We don’t have a boss. I guess that’s one of the reasons why Pleix does work.
There are no constraints, we are attracted by each other but it’s an invisible force that makes us connected. It’s quite strange. I think we are all interested in the same questions.
For the exhibition at no point did we decide that ok we’ve got this theme 2062 so you are going to do this and you are going to do that. It was more about everyone trying to find something which is quite important for them to express. We’ve got a lot of things in common and when we put that together it makes sense. Our personal work is not programmed. For commercial work, however, it’s completely different.
How are decisions made?
Naturally. Those that are busy say they are too busy, and also we know if something comes in we know some will be more interested in it than others and sometimes we do it all together.

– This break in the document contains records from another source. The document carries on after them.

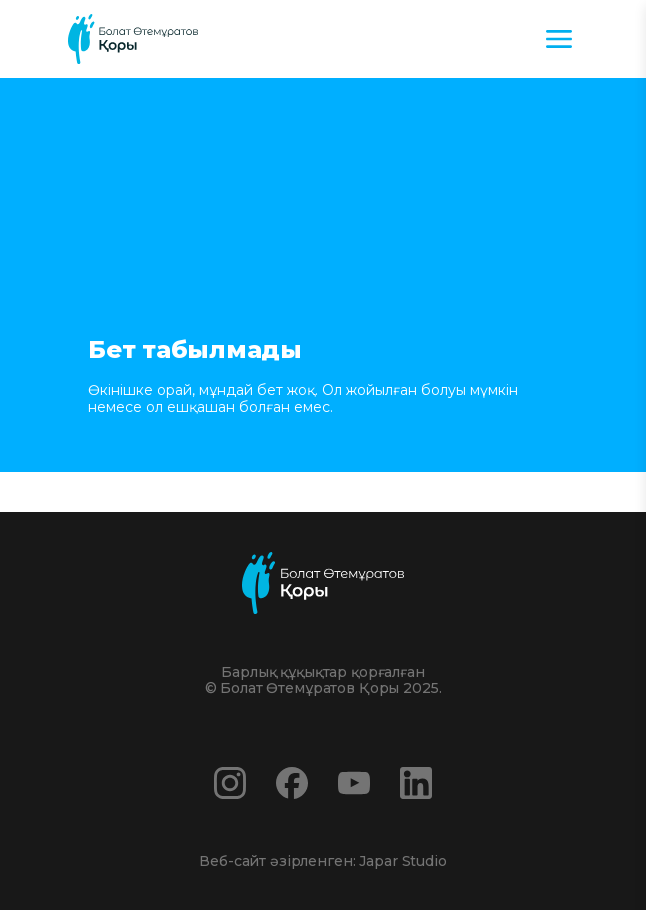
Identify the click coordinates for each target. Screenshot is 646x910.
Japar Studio (402, 861)
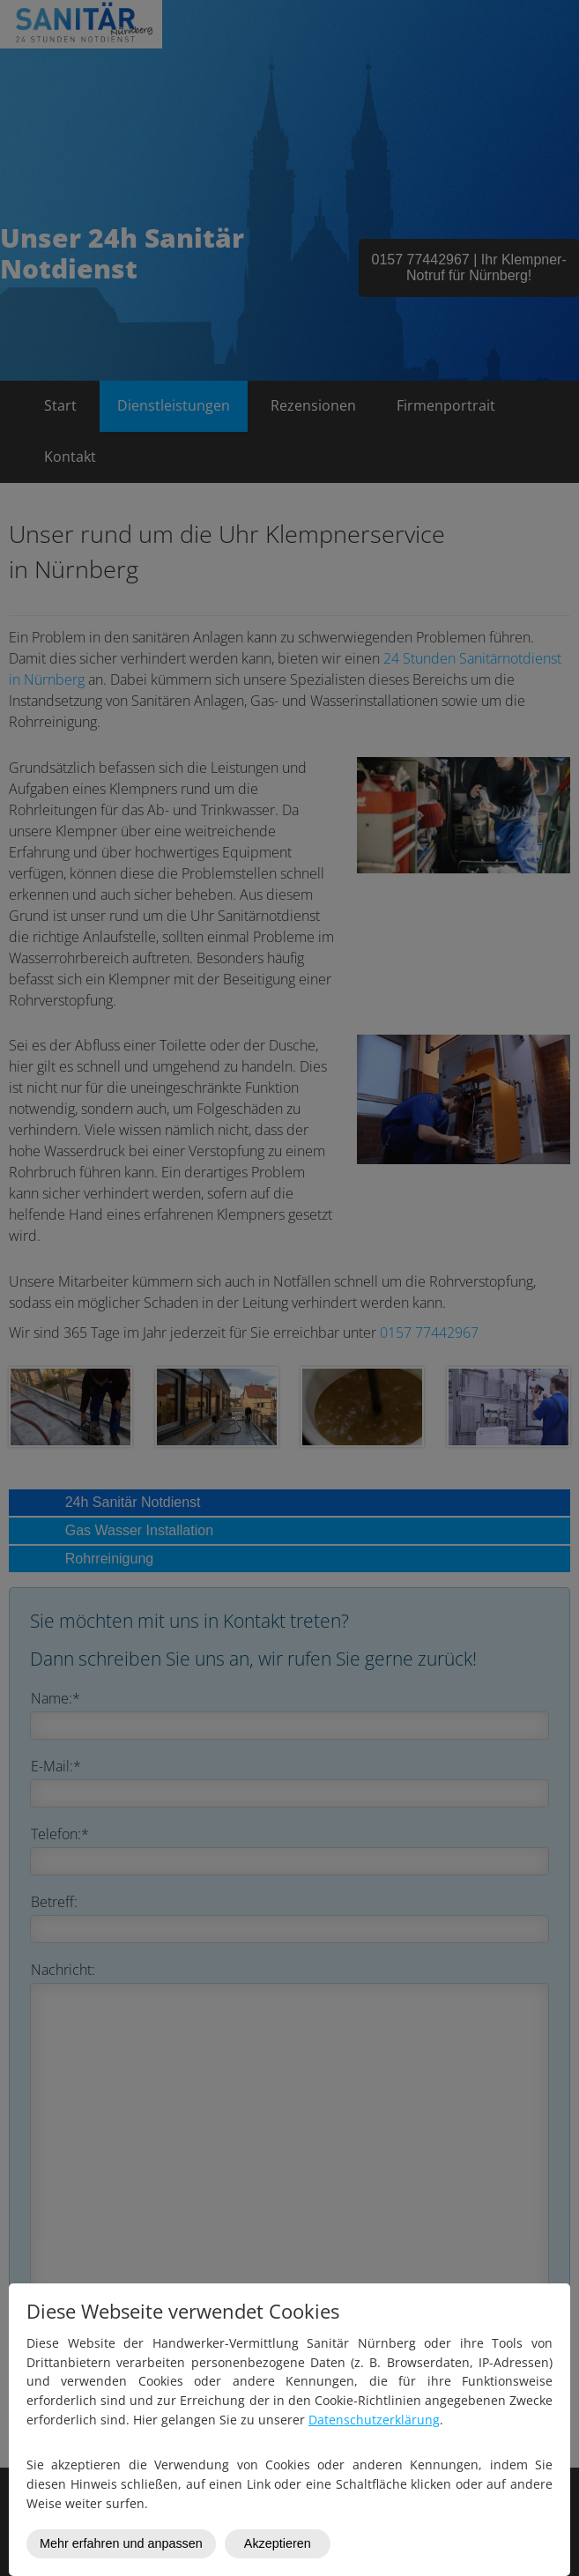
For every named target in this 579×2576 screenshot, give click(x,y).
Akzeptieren (277, 2543)
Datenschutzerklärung (374, 2419)
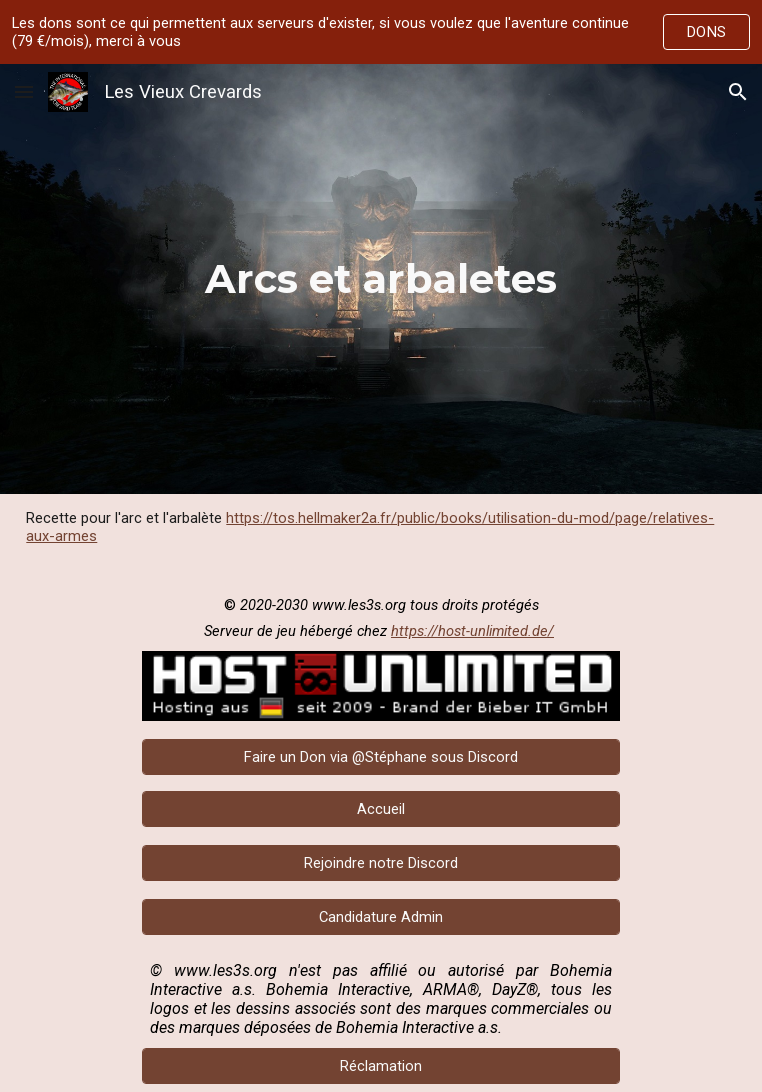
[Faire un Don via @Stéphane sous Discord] (380, 756)
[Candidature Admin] (380, 916)
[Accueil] (380, 808)
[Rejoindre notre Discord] (380, 862)
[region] (381, 32)
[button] (24, 91)
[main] (380, 279)
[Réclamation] (380, 1065)
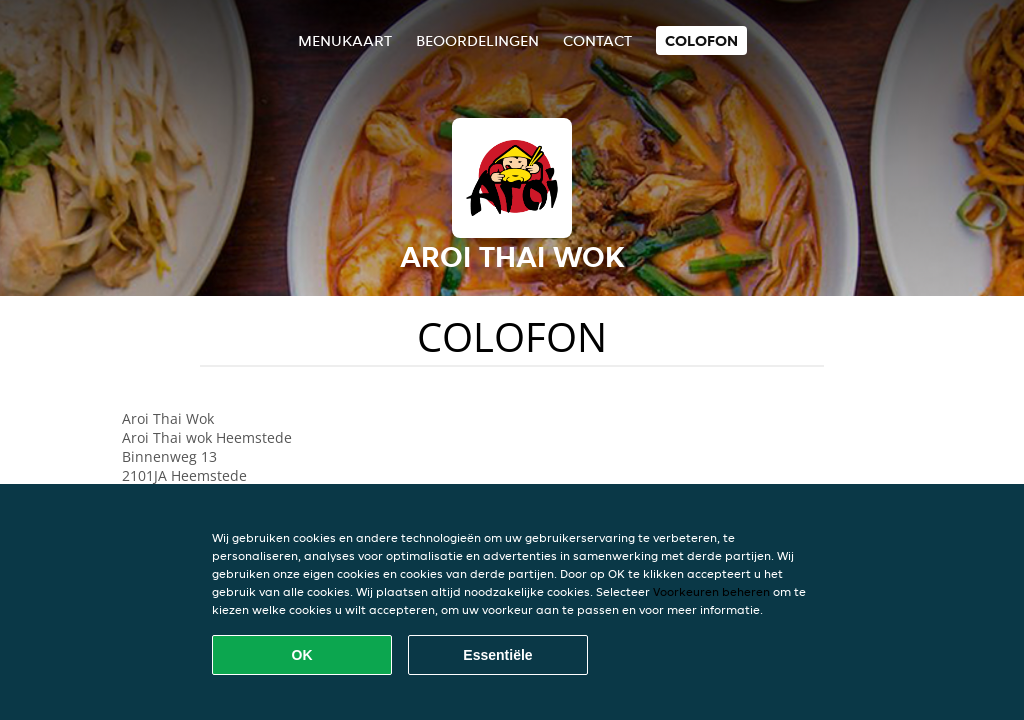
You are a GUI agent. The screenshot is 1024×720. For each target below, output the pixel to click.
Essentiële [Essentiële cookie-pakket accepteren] (497, 655)
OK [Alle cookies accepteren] (302, 655)
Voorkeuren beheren (711, 591)
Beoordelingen (477, 40)
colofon (701, 40)
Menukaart (345, 40)
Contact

Most of the work is now a mix of real and digital, we tend to do more live action than before. There was a trend around 2007 when agencies always said that the work could never have been done before and it had to be done for real. It was interesting for us because it took us away from the computers and we tried different things.
Real things have a lot of influence now. It’s quite fantastic when you design something on your computer and then afterwards you physically make it work.
We always think if it doesn’t work we can always do it in post afterwards but usually it works.